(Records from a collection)
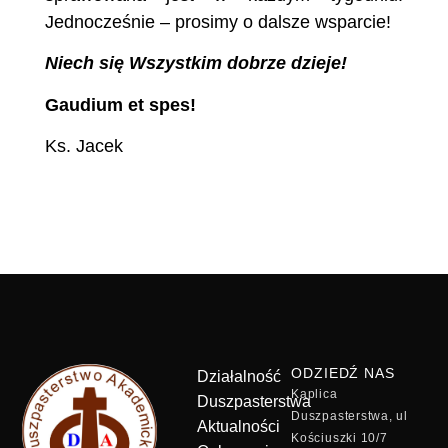
Jednocześnie – prosimy o dalsze wsparcie!
Niech się Wszystkim dobrze dzieje!
Gaudium et spes!
Ks. Jacek
ODZIEDŹ NAS
Działalność
Kaplica
Duszpasterstwa
Duszpasterstwa, ul
Aktualności
Kościuszki 10/7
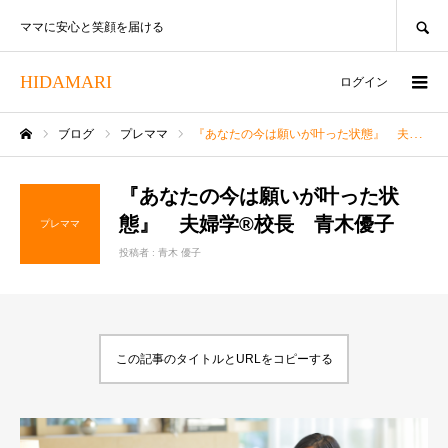
SEARCH
ママに安心と笑顔を届ける
HIDAMARI
ログイン
ブログ
プレママ
『あなたの今は願いが叶った状態』 夫婦学®校長 青木優子
ホーム
『あなたの今は願いが叶った状
態』 夫婦学®校長 青木優子
プレママ
投稿者 :
青木 優子
この記事のタイトルとURLをコピーする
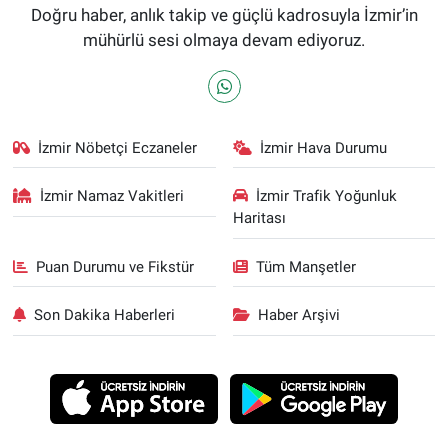
Doğru haber, anlık takip ve güçlü kadrosuyla İzmir’in
mühürlü sesi olmaya devam ediyoruz.
İzmir Nöbetçi Eczaneler
İzmir Hava Durumu
İzmir Namaz Vakitleri
İzmir Trafik Yoğunluk
Haritası
Puan Durumu ve Fikstür
Tüm Manşetler
Son Dakika Haberleri
Haber Arşivi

◆ Exercise prompt: The answer is the entries above, given again exactly, with no pictures among them.

◆ Solution below:
Jednocześnie – prosimy o dalsze wsparcie!
Niech się Wszystkim dobrze dzieje!
Gaudium et spes!
Ks. Jacek
ODZIEDŹ NAS
Działalność
Kaplica
Duszpasterstwa
Duszpasterstwa, ul
Aktualności
Kościuszki 10/7
SEARCH
ママに安心と笑顔を届ける
HIDAMARI
ログイン
ブログ
プレママ
『あなたの今は願いが叶った状態』 夫婦学®校長 青木優子
ホーム
『あなたの今は願いが叶った状
態』 夫婦学®校長 青木優子
プレママ
投稿者 :
青木 優子
この記事のタイトルとURLをコピーする
Doğru haber, anlık takip ve güçlü kadrosuyla İzmir’in
mühürlü sesi olmaya devam ediyoruz.
İzmir Nöbetçi Eczaneler
İzmir Hava Durumu
İzmir Namaz Vakitleri
İzmir Trafik Yoğunluk
Haritası
Puan Durumu ve Fikstür
Tüm Manşetler
Son Dakika Haberleri
Haber Arşivi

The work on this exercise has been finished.